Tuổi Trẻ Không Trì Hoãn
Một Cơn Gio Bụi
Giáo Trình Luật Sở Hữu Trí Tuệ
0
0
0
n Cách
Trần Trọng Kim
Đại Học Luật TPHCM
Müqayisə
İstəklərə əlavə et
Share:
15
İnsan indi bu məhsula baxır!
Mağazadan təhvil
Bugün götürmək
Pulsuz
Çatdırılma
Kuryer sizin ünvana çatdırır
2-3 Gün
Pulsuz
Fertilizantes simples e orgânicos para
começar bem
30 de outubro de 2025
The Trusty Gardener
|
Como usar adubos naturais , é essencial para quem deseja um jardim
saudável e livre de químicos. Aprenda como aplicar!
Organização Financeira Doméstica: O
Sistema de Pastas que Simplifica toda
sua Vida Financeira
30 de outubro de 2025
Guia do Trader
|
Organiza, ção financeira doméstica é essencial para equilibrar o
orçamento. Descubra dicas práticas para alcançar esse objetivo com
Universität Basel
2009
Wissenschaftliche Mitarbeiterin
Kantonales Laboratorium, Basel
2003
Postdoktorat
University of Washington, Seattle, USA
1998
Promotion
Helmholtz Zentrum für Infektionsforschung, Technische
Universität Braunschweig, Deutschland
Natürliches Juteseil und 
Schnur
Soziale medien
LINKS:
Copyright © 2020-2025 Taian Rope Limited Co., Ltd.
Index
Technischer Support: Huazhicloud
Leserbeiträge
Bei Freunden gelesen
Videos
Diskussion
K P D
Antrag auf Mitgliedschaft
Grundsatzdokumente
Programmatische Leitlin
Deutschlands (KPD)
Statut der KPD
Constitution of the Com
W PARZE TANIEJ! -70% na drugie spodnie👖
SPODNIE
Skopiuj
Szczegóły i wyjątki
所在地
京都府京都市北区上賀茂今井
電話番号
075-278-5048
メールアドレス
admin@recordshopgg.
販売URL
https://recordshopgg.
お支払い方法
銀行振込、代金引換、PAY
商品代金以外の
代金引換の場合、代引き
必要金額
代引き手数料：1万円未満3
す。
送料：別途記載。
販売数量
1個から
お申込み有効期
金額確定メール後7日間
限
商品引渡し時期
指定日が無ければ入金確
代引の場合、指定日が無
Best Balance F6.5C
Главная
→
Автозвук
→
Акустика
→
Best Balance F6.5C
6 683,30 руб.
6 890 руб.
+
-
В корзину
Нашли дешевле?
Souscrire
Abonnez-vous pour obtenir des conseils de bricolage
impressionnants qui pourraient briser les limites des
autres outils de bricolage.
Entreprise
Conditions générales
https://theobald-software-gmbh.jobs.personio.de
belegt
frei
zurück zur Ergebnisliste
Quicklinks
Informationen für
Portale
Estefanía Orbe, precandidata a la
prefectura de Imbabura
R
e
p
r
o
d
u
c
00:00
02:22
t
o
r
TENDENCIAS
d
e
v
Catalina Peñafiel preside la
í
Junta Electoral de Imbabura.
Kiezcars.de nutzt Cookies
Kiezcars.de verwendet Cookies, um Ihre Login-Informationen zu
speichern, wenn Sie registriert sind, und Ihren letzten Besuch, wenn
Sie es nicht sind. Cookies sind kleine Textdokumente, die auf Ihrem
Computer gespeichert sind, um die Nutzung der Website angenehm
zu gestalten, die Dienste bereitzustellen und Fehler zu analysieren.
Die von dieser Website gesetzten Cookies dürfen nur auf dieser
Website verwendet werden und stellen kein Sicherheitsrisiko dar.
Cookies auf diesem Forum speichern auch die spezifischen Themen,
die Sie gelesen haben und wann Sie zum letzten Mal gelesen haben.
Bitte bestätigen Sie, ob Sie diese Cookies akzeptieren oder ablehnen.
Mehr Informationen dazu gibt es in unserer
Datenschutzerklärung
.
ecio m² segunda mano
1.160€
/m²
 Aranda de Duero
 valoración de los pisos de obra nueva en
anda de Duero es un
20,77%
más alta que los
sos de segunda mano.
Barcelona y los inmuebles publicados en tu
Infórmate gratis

★ ★ ★ ★

The entries shown above must be reproduced in full, exactly as written.

Tuổi Trẻ Không Trì Hoãn
Một Cơn Gio Bụi
Giáo Trình Luật Sở Hữu Trí Tuệ
0
0
0
n Cách
Trần Trọng Kim
Đại Học Luật TPHCM
Müqayisə
İstəklərə əlavə et
Share:
15
İnsan indi bu məhsula baxır!
Mağazadan təhvil
Bugün götürmək
Pulsuz
Çatdırılma
Kuryer sizin ünvana çatdırır
2-3 Gün
Pulsuz
Fertilizantes simples e orgânicos para
começar bem
30 de outubro de 2025
The Trusty Gardener
|
Como usar adubos naturais , é essencial para quem deseja um jardim
saudável e livre de químicos. Aprenda como aplicar!
Organização Financeira Doméstica: O
Sistema de Pastas que Simplifica toda
sua Vida Financeira
30 de outubro de 2025
Guia do Trader
|
Organiza, ção financeira doméstica é essencial para equilibrar o
orçamento. Descubra dicas práticas para alcançar esse objetivo com
Universität Basel
2009
Wissenschaftliche Mitarbeiterin
Kantonales Laboratorium, Basel
2003
Postdoktorat
University of Washington, Seattle, USA
1998
Promotion
Helmholtz Zentrum für Infektionsforschung, Technische
Universität Braunschweig, Deutschland
Natürliches Juteseil und 
Schnur
Soziale medien
LINKS:
Copyright © 2020-2025 Taian Rope Limited Co., Ltd.
Index
Technischer Support: Huazhicloud
Leserbeiträge
Bei Freunden gelesen
Videos
Diskussion
K P D
Antrag auf Mitgliedschaft
Grundsatzdokumente
Programmatische Leitlin
Deutschlands (KPD)
Statut der KPD
Constitution of the Com
W PARZE TANIEJ! -70% na drugie spodnie👖
SPODNIE
Skopiuj
Szczegóły i wyjątki
所在地
京都府京都市北区上賀茂今井
電話番号
075-278-5048
メールアドレス
admin@recordshopgg.
販売URL
https://recordshopgg.
お支払い方法
銀行振込、代金引換、PAY
商品代金以外の
代金引換の場合、代引き
必要金額
代引き手数料：1万円未満3
す。
送料：別途記載。
販売数量
1個から
お申込み有効期
金額確定メール後7日間
限
商品引渡し時期
指定日が無ければ入金確
代引の場合、指定日が無
Best Balance F6.5C
Главная
→
Автозвук
→
Акустика
→
Best Balance F6.5C
6 683,30 руб.
6 890 руб.
+
-
В корзину
Нашли дешевле?
Souscrire
Abonnez-vous pour obtenir des conseils de bricolage
impressionnants qui pourraient briser les limites des
autres outils de bricolage.
Entreprise
Conditions générales
https://theobald-software-gmbh.jobs.personio.de
belegt
frei
zurück zur Ergebnisliste
Quicklinks
Informationen für
Portale
Estefanía Orbe, precandidata a la
prefectura de Imbabura
R
e
p
r
o
d
u
c
00:00
02:22
t
o
r
TENDENCIAS
d
e
v
Catalina Peñafiel preside la
í
Junta Electoral de Imbabura.
Kiezcars.de nutzt Cookies
Kiezcars.de verwendet Cookies, um Ihre Login-Informationen zu
speichern, wenn Sie registriert sind, und Ihren letzten Besuch, wenn
Sie es nicht sind. Cookies sind kleine Textdokumente, die auf Ihrem
Computer gespeichert sind, um die Nutzung der Website angenehm
zu gestalten, die Dienste bereitzustellen und Fehler zu analysieren.
Die von dieser Website gesetzten Cookies dürfen nur auf dieser
Website verwendet werden und stellen kein Sicherheitsrisiko dar.
Cookies auf diesem Forum speichern auch die spezifischen Themen,
die Sie gelesen haben und wann Sie zum letzten Mal gelesen haben.
Bitte bestätigen Sie, ob Sie diese Cookies akzeptieren oder ablehnen.
Mehr Informationen dazu gibt es in unserer
Datenschutzerklärung
.
ecio m² segunda mano
1.160€
/m²
 Aranda de Duero
 valoración de los pisos de obra nueva en
anda de Duero es un
20,77%
más alta que los
sos de segunda mano.
Barcelona y los inmuebles publicados en tu
Infórmate gratis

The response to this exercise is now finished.